According to Editor Investigation The News Ansar Abbasi’s report, “Some highlights of these proposals include major cut in the size of cabinet, no development funds for MPs; no pension beyond Rs500,000 per month to anyone from public kitty; no use of SUVs by government officials; withdrawal of all perks of retired civil servants, judicial officers of superior courts and of
uniformed services viz vehicles, security, support staff and utilities; 15 percent cut in the salary and allowances of all MNAs, MPAs and Senators; 15 percent cut in the current budget of all ministries, divisions, departments etc at federal and provincial levels; only one plot be allowed to all government servants, bureaucrats, judges and armed forces’ officers; more than one plot already allotted as well as additional land allotments be cancelled and put to open auction; no new greenfield project except in special industrial zones under CPEC; ban on recruitment; scaling down of security protocols for all.”
If implemented, this will no doubt help saving taxpayers’ money. However, the previous government had also received a detailed report on saving public money by introducing austerity measures and institutional reforms.
Former adviser to Prime Minister on Institutional Reforms Dr Ishrat Hussain while talking to The News said he had presented two volumes of progress report on institutional reforms to the federal cabinet in July 2021.
As per Dr Ishrat Hussain’s report, the federal government entities were reduced from 441 to 307. According to this report, 206 autonomous bodies, 91 executive departments and 10 constitutional bodies have been notified whereas summaries are to be submitted by the Cabinet Division. Moreover, rules of business have been amended to incorporate new definitions of autonomous bodies and executive departments. In addition to this, the SRO clarifying the powers and functions has also been issued.

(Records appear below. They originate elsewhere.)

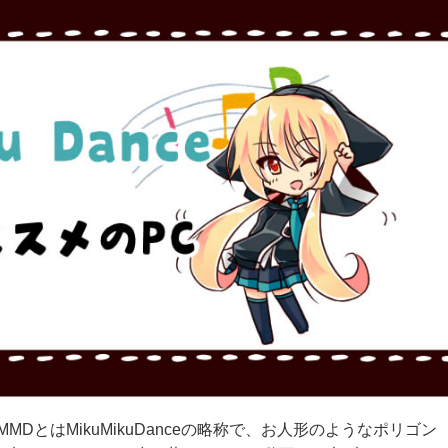
DとはMikuMikuDanceの略称で、お人形のようなポリゴン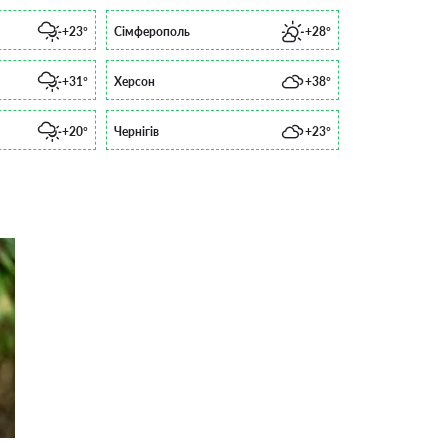
+23°
Сімферополь
+28°
+31°
Херсон
+38°
+20°
Чернігів
+23°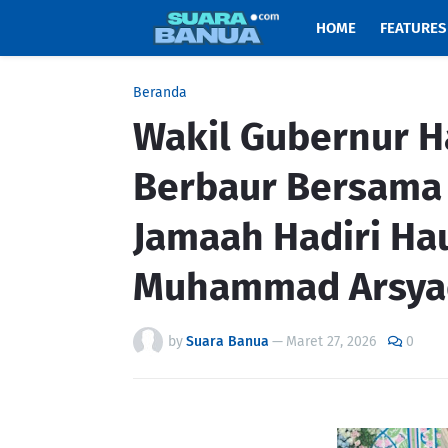
HOME
FEATURES
Beranda
Wakil Gubernur H
Berbaur Bersama 
Jamaah Hadiri Ha
Muhammad Arsyad
by
Suara Banua
—
Maret 27, 2026
0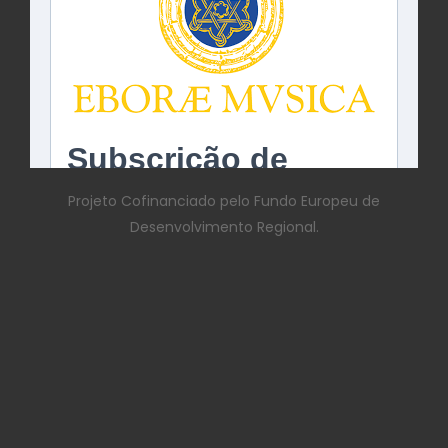
Projeto Cofinanciado pelo Fundo Europeu de
Desenvolvimento Regional.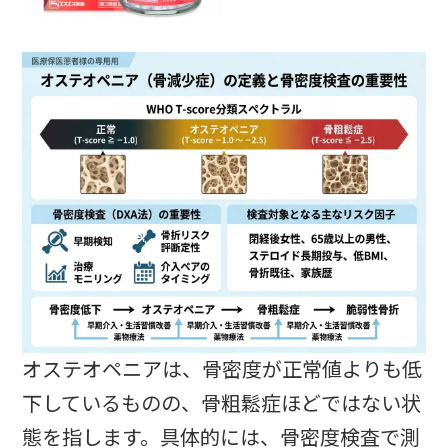
オステオペニアは、骨密度が正常値よりも低
下しているものの、骨粗鬆症ほどではない状
態を指します。具体的には、骨密度検査で測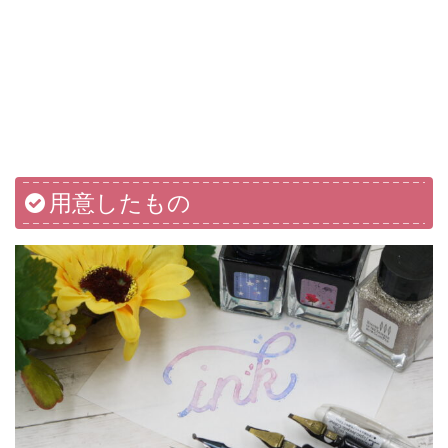
用意したもの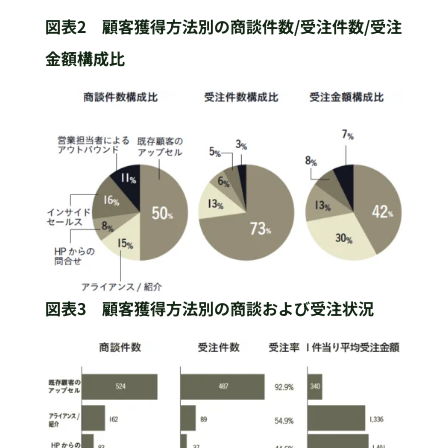
図表2 顧客獲得方法別の商談件数/受注件数/受注
金額構成比
図表3 顧客獲得方法別の商談および受注状況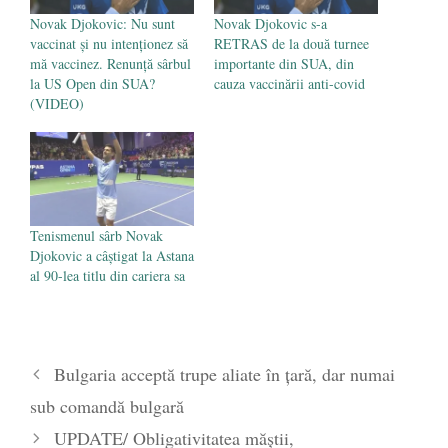
Novak Djokovic: Nu sunt
Novak Djokovic s-a
vaccinat şi nu intenţionez să
RETRAS de la două turnee
mă vaccinez. Renunță sârbul
importante din SUA, din
la US Open din SUA?
cauza vaccinării anti-covid
(VIDEO)
Tenismenul sârb Novak
Djokovic a câştigat la Astana
al 90-lea titlu din cariera sa
Bulgaria acceptă trupe aliate în țară, dar numai
sub comandă bulgară
UPDATE/ Obligativitatea măștii,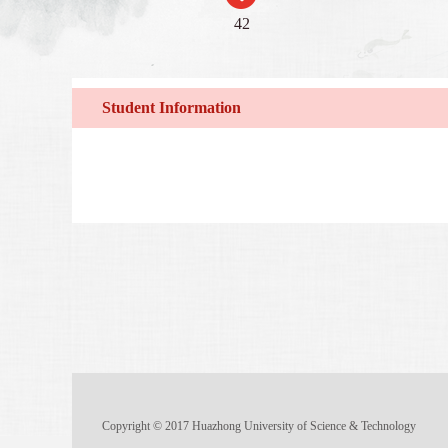
42
Student Information
Copyright © 2017 Huazhong University of Science & Technology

The report further claimed that appointments of CEOs/MDs of public sector organisations have been conducted through an open and merit-based competitive process and 62 CEOs, including some overseas Pakistanis, were appointed through this process.
About e-governance, the report claimed that ministries were using a new version of e-office whereas the electronic submission of summaries for the prime minister, cabinet and committees was under process. For this purpose, hardware has been installed whereas the officials training has also been completed.
The report had also recommended attracting new talent from the private sector. For this purpose, the report claimed that it had introduced a new MP scales policy, which was already notified.
According to this process, the recruitment process has been broadened and in addition to advertisements, head hunting firms can identify suitable candidates for short-listing and interviews. Under this policy, civil servants are allowed one MP/SPPS post in their entire career, through open competition.
Under the reforms section, the report carried recommendations for major loss-making entities, including Pakistan Railways, Pakistan International Airlines and Pakistan Steel Mills. For Pakistan Railways, the restructuring plan of the report suggests to make the loss-making body efficient by converting its divisions into four companies i.e. (a) Infrastructure company wholly owned by the government, (b) Freight company to be operated by the private sector (c) Passenger company to be operated by the private sector (d) ML-1 Authority for implementing the $6 billion CPEC project. The report further says that a Railway Regulatory Agency independent of the Railway Board would be formed. Apart from the above mentioned recommendations, the report has detailed proposals for the loss making entities.
Dr Ishrat informed The News that former prime minister Imran Khan government implemented several recommendations and then he got busy in the no-confidence move. Every new setup ignores the previous government’s measures and introduces its own set of proposals for the same purpose, he said.